Aquello era como en las visitas de preparación de la tarde, no tenía nada que ver con la viva sensación que provocaba entrar cuando sabías que había gente en la oscuridad, cuando oías su respiración y una cantidad inimaginable de variedades de ronquidos. Se lo había explicado a Helene:

– ¿Sabías que las mujeres roncan tanto como los hombres? Incluso he hecho un estudio. Las mujeres no resultan tan sonoras, pero son más originales. Algunas hacen «chit… chit», como un ligero estornudo. Otras al espirar, hacen «pisssssss».

– Eres fascinante -había dicho Helene, intensificando la mirada de sus ojos castaños, con el mentón apoyado sobre la mano en que estaba la piedra azul, el zafiro.

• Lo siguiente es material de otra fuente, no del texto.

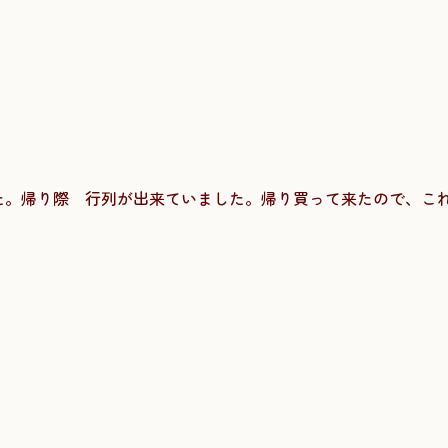
た。帰り際 行列が出来ていました。帰り買って来たので、こ
。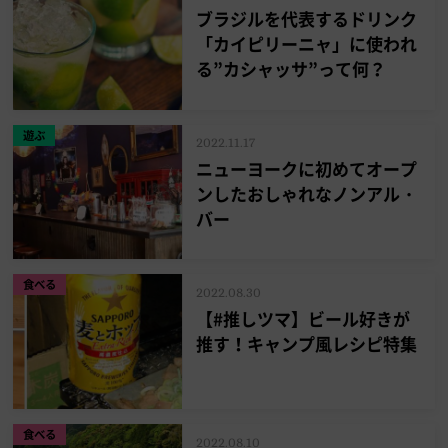
ブラジルを代表するドリンク
「カイピリーニャ」に使われ
る”カシャッサ”って何？
遊ぶ
2022.11.17
ニューヨークに初めてオープ
ンしたおしゃれなノンアル・
バー
食べる
2022.08.30
【#推しツマ】ビール好きが
推す！キャンプ風レシピ特集
食べる
2022.08.10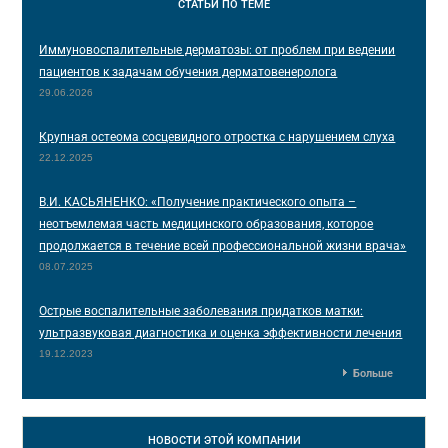
СТАТЬИ
ПО ТЕМЕ
Иммуновоспалительные дерматозы: от проблем при ведении
пациентов к задачам обучения дерматовенеролога
29.06.2026
Крупная остеома сосцевидного отростка с нарушением слуха
22.12.2025
В.И. КАСЬЯНЕНКО: «Получение практического опыта –
неотъемлемая часть медицинского образования, которое
продолжается в течение всей профессиональной жизни врача»
08.07.2025
Острые воспалительные заболевания придатков матки:
ультразвуковая диагностика и оценка эффективности лечения
19.12.2023
Больше
НОВОСТИ
ЭТОЙ КОМПАНИИ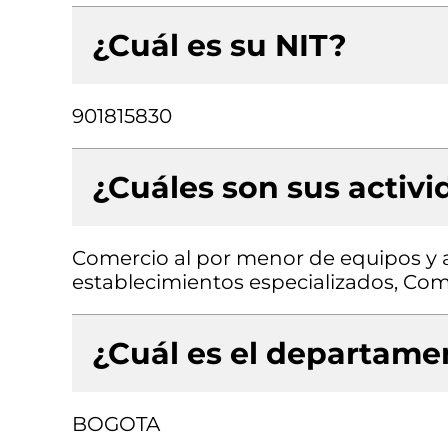
¿Cuál es su NIT?
901815830
¿Cuáles son sus activ
Comercio al por menor de equipos y 
establecimientos especializados, Com
¿Cuál es el departamen
BOGOTA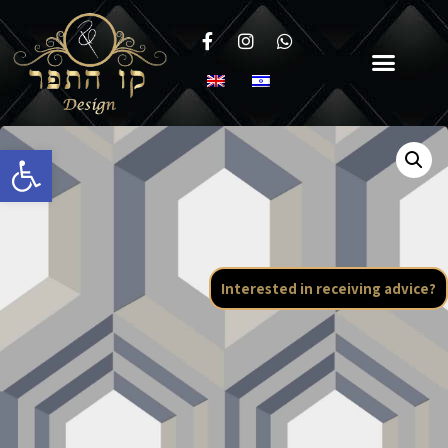
Open toolbar
Interested in receiving advice?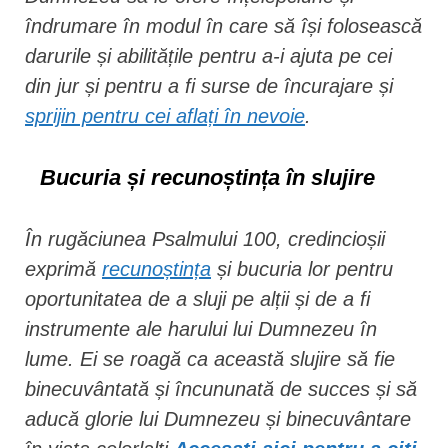
îndrumare în modul în care să își folosească
darurile și abilitățile pentru a-i ajuta pe cei
din jur și pentru a fi surse de încurajare și
sprijin pentru cei aflați în nevoie
.
Bucuria și recunoștința în slujire
În rugăciunea Psalmului 100, credincioșii
exprimă
recunoștința
și bucuria lor pentru
oportunitatea de a sluji pe alții și de a fi
instrumente ale harului lui Dumnezeu în
lume. Ei se roagă ca această slujire să fie
binecuvântată și încununată de succes și să
aducă glorie lui Dumnezeu și binecuvântare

Jack le dijo que era la única persona del mundo, aparte de Buddy Jeannette, que sabía lo que él hacía. Eso le gustó a ella; alzó los hombros. Jack le dijo que había sabido que se lo iba a contar; que ya lo supo aquella misma noche en que empezaron a hablar. Ella contestó que desde el principio se había dado cuenta de que había algo distinto en él, algo misterioso.

– Tiene que dar mucho miedo hacer eso, ¿no? -preguntó Helene.

Jack le explicó que a veces, cuando todo estaba en silencio, se imaginaba que el hombre y la mujer estaban tumbados escuchándole y que eso era lo que daba miedo de verdad.

– Por eso lo haces, ¿eh? Porque da miedo.

Contestó que no pensaba demasiado en el porqué de lo que hacía. Pero sí pensaba, de vez en cuando, que a lo mejor si lo hubieran enviado al Vietnam no lo haría. Lo declararon inútil en las pruebas físicas: tenía mononucleosis. Luego no volvieron a llamarlo. Le explicó que a veces, cuando ya había salido de la habitación con su bolsa y tenía que esperar a que llegara el ascensor, le entraba más miedo que cuando estaba en la habitación. Lo mejor era cuando llegaba a su habitación y cerraba la puerta, o cuando salía del hotel, si no se alojaba allí. ¡Jesús, qué tranquilidad!